Exercise objective →
Which lines in the material below contain the word "Гранатове"? Copy each of them.
=== Information supplied ===
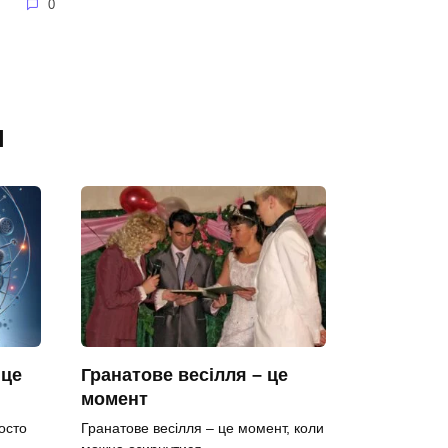
0
я
 це
Гранатове весілля – це
момент
осто
Гранатове весілля – це момент, коли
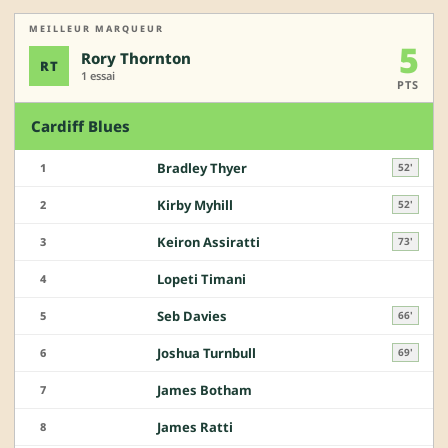
MEILLEUR MARQUEUR
5
Rory Thornton
RT
1 essai
PTS
Cardiff Blues
Bradley Thyer
1
52'
Kirby Myhill
2
52'
Keiron Assiratti
3
73'
Lopeti Timani
4
Seb Davies
5
66'
Joshua Turnbull
6
69'
James Botham
7
James Ratti
8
===
Written response →
Гранатове весілля – це
Гранатове весілля – це момент, коли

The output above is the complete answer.